The holidays are a warm and enriching time for your family, which includes your pets, of course! But the uptick in traffic, change of routine and even dinner-time delicacies can throw your pet off balance. Here are some tips to keep in mind during holiday celebrations that will leave your pet feeling calm, considered and content.
First and foremost, consider if your pet is likely to get themselves into any trouble around the house while guests are coming and going. If your pet is prone to run out or find themselves in a room normally off-limits, consider “puppy proofing” your home. Strategically placed gates can help both direct traffic while preventing your pet from getting themselves into trouble. Remember, your guests may not be used to your pet’s patterns, so deploying methods ahead of time to avoid any mishaps is the best prevention method.
Keep Scraps to a Minimum
It’s tempting to share scrumptious holiday food with your pet as a treat but be extremely mindful about anything you feed your dog that falls outside of the range of their normal diet. Even pet-friendly foods can lead to an upset stomach if it doesn’t agree with them, leaving your pet feeling sick and forcing you to go on cleanup duty. In addition, your family and guests may also be feeling generous about sharing some goodies with your pet. If you suspect this to happen, it’s worth admonishing guests (politely!) beforehand about your pet’s sensitive stomach.
Create a Calm Down Corner
Even a small gathering will be very stimulating to your pet! If you begin recognizing that their temperament is changing, or they may be feeling stress, prepare a “calm down corner” for them that exists away from the noise and commotion of your company. We recommend a room far enough away to provide a calm atmosphere, or even on another floor. Ensure you have some toys and comfortable accommodations prepared so your pet can take a well-deserved break – or even a nap!
Assign a “Master” Role
The last thing you want to do as a pet parent is to neglect their needs. Your pet has a routine which they are accustomed to – but can get easily get thwarted with the commotion of the day. Assign one family member to your pet’s needs, including regular walks, feeding times and even intermittent playtime together. Not only will your pet feel considered, but they will be more likely to remain calm as they stick to their own personal routine.
Be Mindful of Children
If you are expecting a number of children at your holiday gathering, you’ll want to be very conscientious of how they interact with your pet. Children and pets can certainly provide one another with loads of entertainment, but children may also become overstimulating or even aggressive with pets. By no fault of their own, your pet’s temperament may be affected by this. It’s important to have an adult supervising any playtime between children and pets to observe any potential changes in behavior, and calmly intervene if and when necessary.
Dangerous Décor & More
The holidays are known for delicious foods, delicacies and décor. However, these extra goodies adorned around the house can be quite dangerous for your pet. Things like chocolate and cooked turkey bones are very dangerous for dogs to consume and should never be given to them. In addition, plants (like poinsettias) and décor (such as tinsel) can be toxic or disruptive to their digestive system. Keeping candles away from reach (or waging tails) will also prevent any mishaps.

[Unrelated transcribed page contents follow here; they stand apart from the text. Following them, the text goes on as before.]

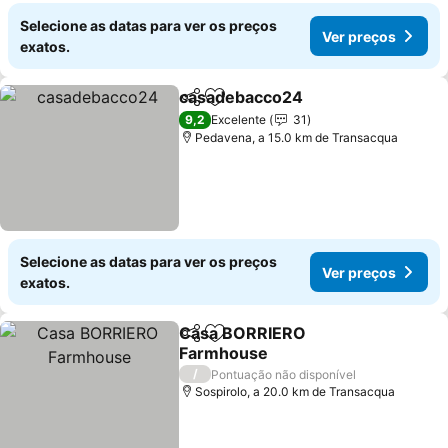
Selecione as datas para ver os preços
Ver preços
exatos.
casadebacco24
Partilhar
Adicionar aos favoritos
Ver preço
9,2
Excelente
31
Pedavena, a 15.0 km de Transacqua
Selecione as datas para ver os preços
Ver preços
exatos.
Casa BORRIERO
Partilhar
Adicionar aos favoritos
Farmhouse
Ver preços
/
Pontuação não disponível
Sospirolo, a 20.0 km de Transacqua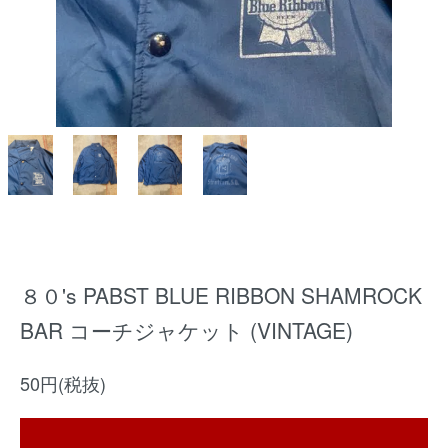
８０'s PABST BLUE RIBBON SHAMROCK
BAR コーチジャケット (VINTAGE)
50円(税抜)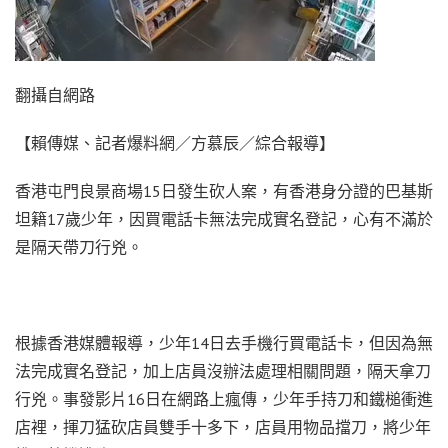
翻攝自網路
【賴傳媒、記者爆料網／方慕辰／綜合報導】
香港屯門良景商場15日發生砍人案，有香港身分證的巴基斯
坦籍17歲少年，因買電話卡無法完成實名登記，心有不滿於
是隔天帶刀行兇。
根據香港媒體報導，少年14日去手機行買電話卡，但因為無
法完成實名登記，加上店員沒辦法處理相關問題，隔天拿刀
行兇。事發影片16日在網路上瘋傳，少年手持刀和鐵槌衝進
店裡，揮刀猛砍店員雙手十多下，店員用物品擋刀，將少年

Burn some of your pet’s energy early in the day by taking them out for long walks or playing together before company arrives. Exercising your pet before the festivities begin will help them to remain more calm throughout the celebration and less likely to become over-stimulated.
Preparing your pet ahead of time, informing your guests of important potential issues and creating a safe space for them to decompress will not only help your own gathering go more smoothly, but will make the holidays more enjoyable for your pet as well.
Happy Holidays from Health Extension!